The Parti Quebecois’ narrow election victory yesterday gave the province’s long-suffering separatists something to cheer about – at least until deadly gunfire from a lunatic introduced tragedy as Pauline Marois celebrated her political party’s win.
The election outcome, not to mention the gunfire, likely put a bit of a scare into people – especially outside Canada – who weren’t paying attention. But even that was muted: despite the mix of gunplay, politics and separatism, by late-morning the story had been relegated to the bottom of nytimes.com‘s World page.
As watershed moments go, it hardly compares to Charles de Gaulle’s1967 declaration of “Vive le Quebec libre!” in Montreal (he cut short his visit and flew back to France two days later) or the 1995 referendum, which the sovereigntists came within a whisker of winning (with a vague, convoluted question).
What does the PQ’s minority government mean for miners and mining exploration projects in the province?
The short answer is very little, although the PQ’s left-wing instincts may result in attempts to introduce new mining-related taxes as the cash-starved government looks to a golden goose that’s been making more noise lately.
The “economically challenged” province of Quebec desperately needs the revenue – more than $20 billion annually – that the province’s mining industry produces, not to mention jobs for about 52,000 people. Agnico-Eagle, ArcelorMittal, Rio Tinto, Cliffs Natural Resources, IAMgold, Inmet, Xstrata – they all have operations in Quebec (and I’m probably missing some), producing gold, silver, copper, nickel, iron ore, titanium and more. Chinese companies have also invested in Quebec mining operations.

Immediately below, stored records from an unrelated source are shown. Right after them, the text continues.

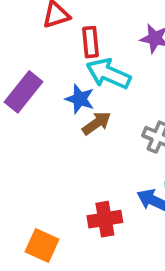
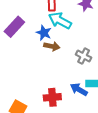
brown arrow: (97, 123) -> (52, 46), turned 42

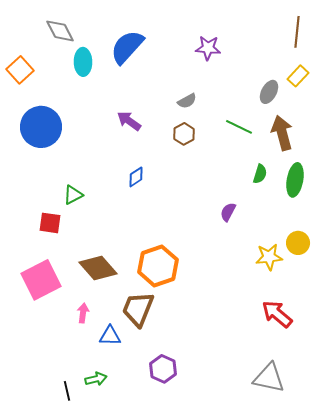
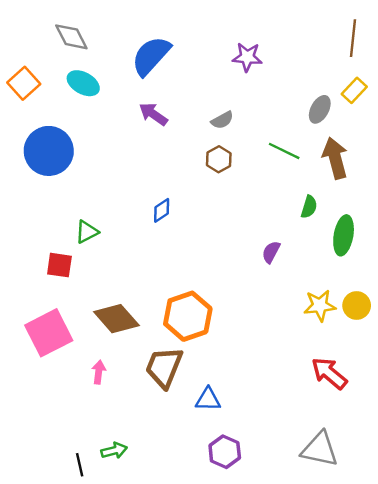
cyan ellipse: (83, 62) -> (83, 83), moved, turned -60
purple arrow: (129, 121) -> (153, 114), moved
green ellipse: (295, 180) -> (344, 235), moved
yellow circle: (298, 243) -> (357, 306), moved
blue triangle: (110, 336) -> (208, 399), moved
purple hexagon: (163, 369) -> (225, 452), moved

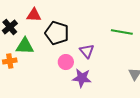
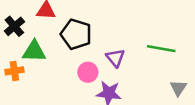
green line: (122, 32) -> (161, 49), moved

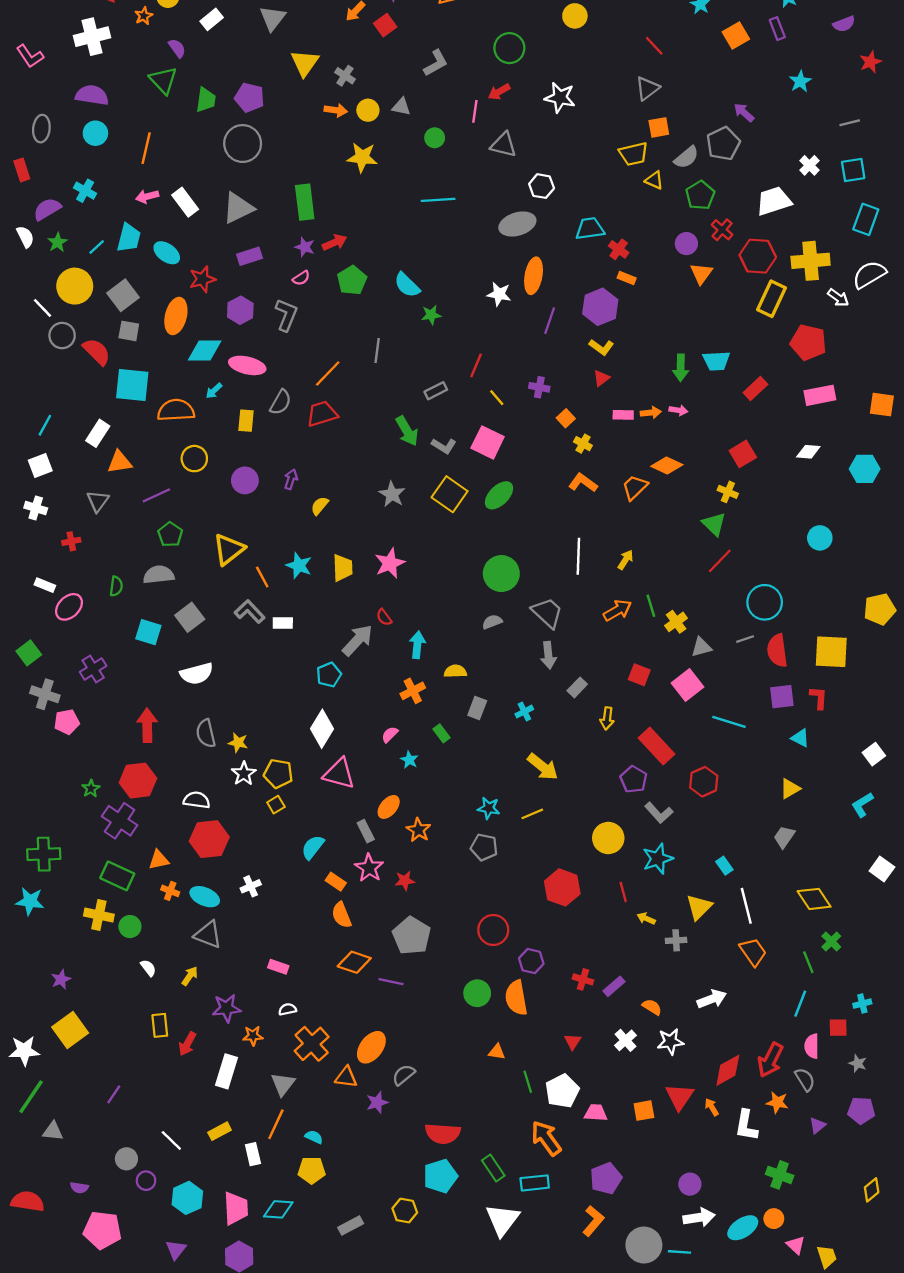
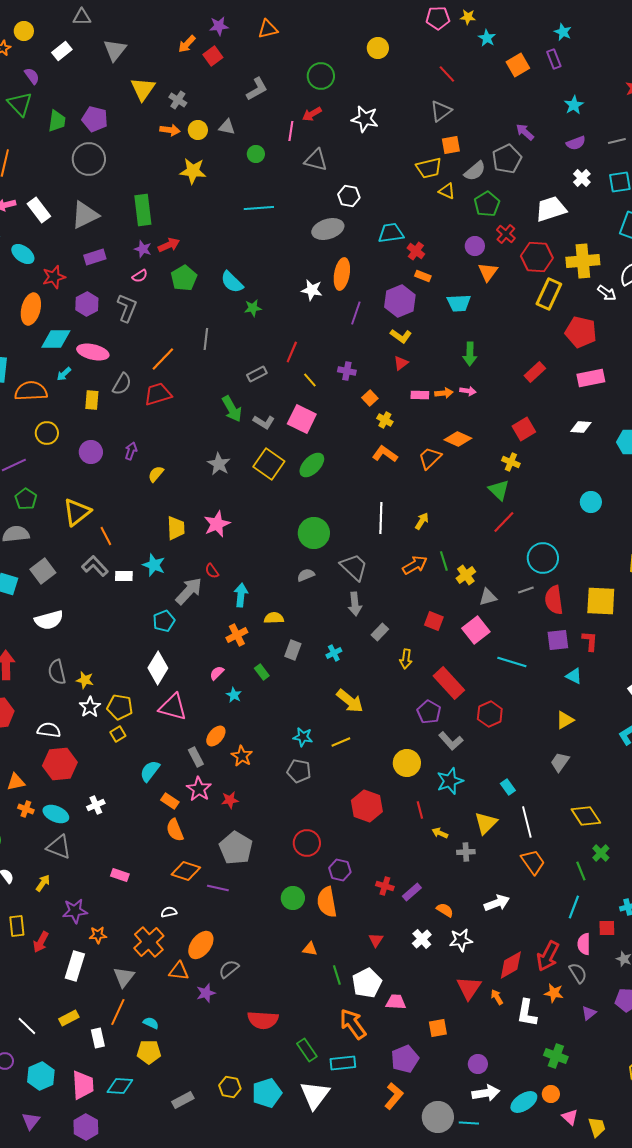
purple semicircle: (844, 24) -> (576, 143), moved
cyan trapezoid: (716, 361) -> (459, 303), moved
cyan star: (299, 565) -> (154, 565), moved
white semicircle: (287, 1009) -> (169, 912), moved
orange square: (644, 1111) -> (438, 1028), moved
cyan pentagon: (440, 1176) -> (267, 1093), moved

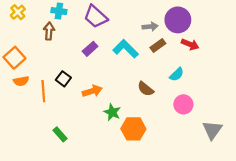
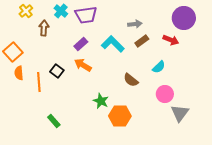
cyan cross: (59, 11) -> (61, 11), moved, turned 32
yellow cross: (18, 12) -> (26, 11), moved
purple trapezoid: (96, 17) -> (86, 15), turned -50
purple circle: (178, 20) -> (184, 18), moved
orange semicircle: (21, 81) -> (19, 73), turned 96
orange arrow: (92, 91) -> (83, 65), moved, turned -132
gray triangle: (212, 130) -> (180, 113), moved

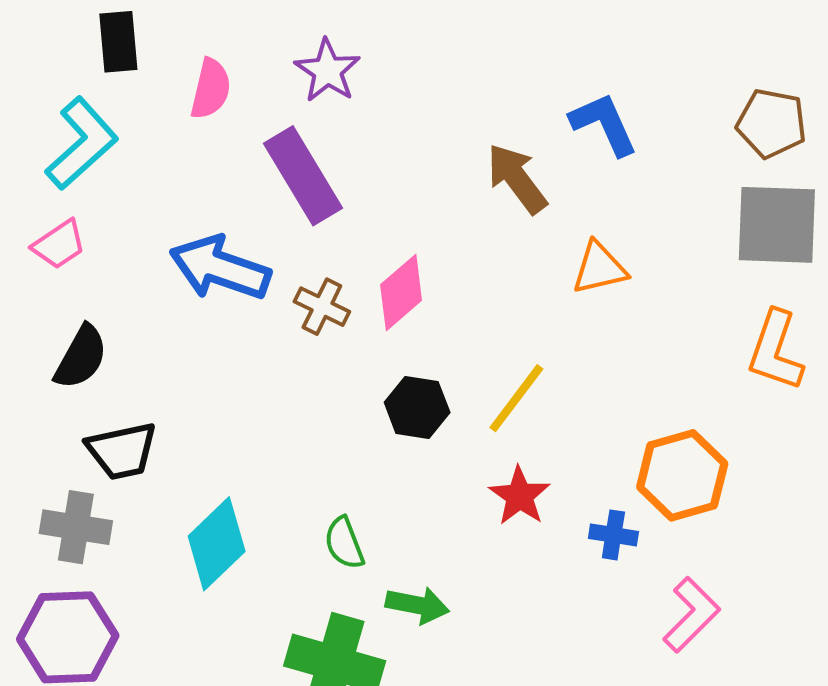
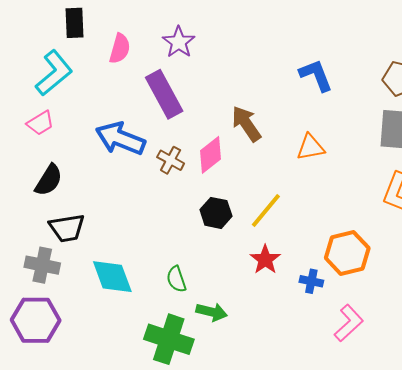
brown arrow: (517, 179) -> (246, 124), moved
cyan diamond: (217, 544) -> (112, 277), turned -69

The revenues, jobs and accompanying taxes drawn from Quebec mining activity will only increase in the coming years, as the extension of Highway 167 opens up the province’s north for mineral development. Dependent on Jean Charest’s ambitious Plan Nord – which is supported by the Parti Quebecois – are mining projects planning to produce gold at Eleonore (Goldcorp, G) and Clearwater (Eastmain, ER), diamonds at Renard (Stornoway, SWY), uranium at Matoush (Strateco, RSC) and copper/molybdenum at MacLeod Lake (Western Troy, WRY), as well as Barrick and Goldcorp joint ventures.
Quebec has invested heavily in the mining sector and the province has long been ranked by the Fraser Institute as one of the world’s top mining jurisdictions. No premier or political party calling the shots in the National Assembly – and particularly a minority government – will want to, or be able to, change that.